The basics: food, water, shelter, community
Gift economies, Buy Nothing groups, and their online and in-person counterparts share a common thread: care. Care for each other and the planet are both necessities for today’s fight against climate change, and tomorrow’s efforts to survive it. But marginalized groups are most likely to experience the impacts of climate change, which can be worsened due to a lack of community acceptance and inclusion. And despite the fact that Buy Nothing groups can provide a low-barrier opportunity for some to find belonging and kinship in their neighbourhood, they don’t yet function that way for everyone.
From her experience in consulting on equity and inclusion, Appadurai recommends that groups ask critical questions such as, “Who is missing from this space? Are we listening to marginalized voices? Are we creating space for discomfort and new knowledge?”

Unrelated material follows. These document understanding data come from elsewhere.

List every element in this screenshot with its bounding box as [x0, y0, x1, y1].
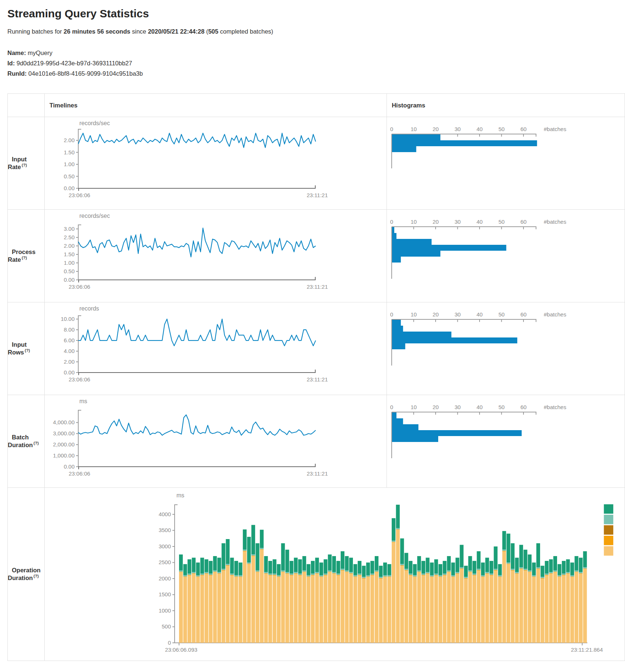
svg-text:1.50: 1.50: [64, 149, 75, 155]
timelines-header-cell: Timelines: [45, 94, 387, 117]
process-rate-histogram-cell: 0102030405060#batches: [387, 210, 625, 302]
query-runid-value: 04e101e6-8bf8-4165-9099-9104c951ba3b: [28, 70, 143, 77]
input-rows-help-icon[interactable]: (?): [25, 348, 30, 353]
svg-text:1,000.00: 1,000.00: [53, 452, 75, 459]
svg-text:0: 0: [390, 219, 393, 225]
input-rate-help-icon[interactable]: (?): [22, 163, 27, 167]
query-name-value: myQuery: [28, 49, 52, 56]
query-id-line: Id: 9d0dd219-995d-423e-b97d-36931110bb27: [7, 58, 625, 68]
svg-text:60: 60: [521, 311, 527, 318]
svg-text:23:11:21: 23:11:21: [307, 376, 328, 383]
svg-text:0.50: 0.50: [64, 173, 75, 179]
svg-text:2,000.00: 2,000.00: [53, 441, 75, 448]
svg-text:#batches: #batches: [544, 311, 566, 318]
svg-text:23:06:06: 23:06:06: [69, 470, 90, 477]
run-summary-mid: since: [130, 28, 148, 35]
batch-duration-label-cell: Batch Duration(?): [8, 395, 45, 488]
svg-text:0.00: 0.00: [64, 369, 75, 376]
svg-text:10: 10: [411, 219, 417, 225]
svg-text:2.00: 2.00: [64, 243, 75, 249]
input-rate-label-cell: Input Rate(?): [8, 117, 45, 210]
svg-text:0.00: 0.00: [64, 277, 75, 283]
svg-text:3,000.00: 3,000.00: [53, 430, 75, 436]
process-rate-timeline-cell: records/sec3.002.502.001.501.000.500.002…: [45, 210, 387, 302]
svg-text:8.00: 8.00: [64, 326, 75, 333]
svg-text:50: 50: [498, 311, 505, 318]
svg-text:40: 40: [477, 219, 483, 225]
svg-text:#batches: #batches: [544, 219, 566, 225]
svg-text:40: 40: [477, 404, 483, 410]
operation-duration-chart-cell: ms4000350030002500200015001000500023:06:…: [45, 488, 625, 661]
table-row-batch-duration: Batch Duration(?) ms4,000.003,000.002,00…: [8, 395, 625, 488]
svg-text:3500: 3500: [159, 527, 171, 533]
svg-text:60: 60: [521, 219, 527, 225]
statistics-table: Timelines Histograms Input Rate(?) recor…: [7, 93, 625, 661]
table-header-row: Timelines Histograms: [8, 94, 625, 117]
run-duration: 26 minutes 56 seconds: [63, 28, 130, 35]
svg-text:10: 10: [411, 126, 417, 132]
histograms-header: Histograms: [387, 102, 425, 109]
svg-text:0.00: 0.00: [64, 185, 75, 191]
input-rows-histogram-cell: 0102030405060#batches: [387, 302, 625, 395]
svg-text:23:11:21.864: 23:11:21.864: [571, 647, 603, 653]
svg-text:2500: 2500: [159, 559, 171, 565]
svg-text:6.00: 6.00: [64, 337, 75, 343]
operation-duration-help-icon[interactable]: (?): [34, 574, 39, 578]
batch-duration-timeline-cell: ms4,000.003,000.002,000.001,000.000.0023…: [45, 395, 387, 488]
run-summary-prefix: Running batches for: [7, 28, 63, 35]
svg-text:records: records: [79, 305, 99, 312]
svg-text:30: 30: [454, 404, 461, 410]
run-summary-open: (: [205, 28, 208, 35]
run-summary-close: completed batches): [218, 28, 273, 35]
svg-text:23:06:06: 23:06:06: [69, 284, 90, 290]
input-rows-label-cell: Input Rows(?): [8, 302, 45, 395]
svg-text:10: 10: [411, 311, 417, 318]
svg-text:0.00: 0.00: [64, 463, 75, 470]
operation-duration-label-cell: Operation Duration(?): [8, 488, 45, 661]
svg-text:records/sec: records/sec: [79, 120, 110, 126]
batch-duration-help-icon[interactable]: (?): [34, 441, 39, 445]
svg-text:23:06:06: 23:06:06: [69, 192, 90, 198]
process-rate-label-cell: Process Rate(?): [8, 210, 45, 302]
svg-text:30: 30: [454, 126, 461, 132]
svg-text:0: 0: [168, 640, 171, 646]
svg-text:23:06:06.093: 23:06:06.093: [165, 647, 198, 653]
svg-text:1.50: 1.50: [64, 251, 75, 257]
process-rate-help-icon[interactable]: (?): [22, 256, 27, 260]
svg-text:4,000.00: 4,000.00: [53, 419, 75, 425]
query-id-label: Id:: [7, 60, 15, 66]
svg-text:#batches: #batches: [544, 126, 566, 132]
batch-duration-label: Batch Duration: [8, 434, 33, 448]
svg-text:1.00: 1.00: [64, 161, 75, 167]
svg-text:23:11:21: 23:11:21: [307, 192, 328, 198]
svg-text:1.00: 1.00: [64, 260, 75, 266]
process-rate-timeline-chart: records/sec3.002.502.001.501.000.500.002…: [45, 210, 330, 302]
svg-text:50: 50: [498, 126, 505, 132]
query-name-label: Name:: [7, 49, 26, 56]
svg-text:23:06:06: 23:06:06: [69, 376, 90, 383]
run-summary: Running batches for 26 minutes 56 second…: [7, 28, 625, 35]
svg-text:#batches: #batches: [544, 404, 566, 410]
header-empty-cell: [8, 94, 45, 117]
svg-text:40: 40: [477, 126, 483, 132]
histograms-header-cell: Histograms: [387, 94, 625, 117]
svg-text:0: 0: [390, 404, 393, 410]
svg-text:4000: 4000: [159, 511, 171, 517]
query-name-line: Name: myQuery: [7, 48, 625, 58]
input-rows-histogram-chart: 0102030405060#batches: [387, 302, 585, 395]
svg-text:20: 20: [433, 311, 439, 318]
input-rows-timeline-cell: records10.008.006.004.002.000.0023:06:06…: [45, 302, 387, 395]
batch-duration-histogram-chart: 0102030405060#batches: [387, 395, 585, 487]
svg-text:60: 60: [521, 126, 527, 132]
streaming-query-statistics-page: Streaming Query Statistics Running batch…: [7, 7, 625, 661]
svg-text:10: 10: [411, 404, 417, 410]
svg-text:4.00: 4.00: [64, 348, 75, 354]
timelines-header: Timelines: [45, 102, 78, 109]
input-rows-label: Input Rows: [8, 341, 27, 355]
svg-text:1000: 1000: [159, 607, 171, 614]
query-id-value: 9d0dd219-995d-423e-b97d-36931110bb27: [17, 60, 132, 66]
run-start-timestamp: 2020/05/21 22:44:28: [148, 28, 205, 35]
svg-text:3.00: 3.00: [64, 226, 75, 232]
svg-text:1500: 1500: [159, 591, 171, 597]
input-rate-timeline-cell: records/sec2.001.501.000.500.0023:06:062…: [45, 117, 387, 210]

These groups alone cannot provide the connections necessary for resilience in the face of climate change. The seniors that perished in the summer 2021 heat wave come to mind. Were they in their local Buy Nothing groups? Would that have been enough to save them?
Without conscious consideration, these groups can reproduce the inequities already threaded through society. When thoughtfully and inclusively created, Buy Nothing groups can provide a space for members to connect and begin fostering neighbourhoods where everyone feels cared for and safe, which we will all need in the coming years.
“Human nature is innately generous, and we recognize that none of us survives alone,” says Rockefeller. “We need community to survive.”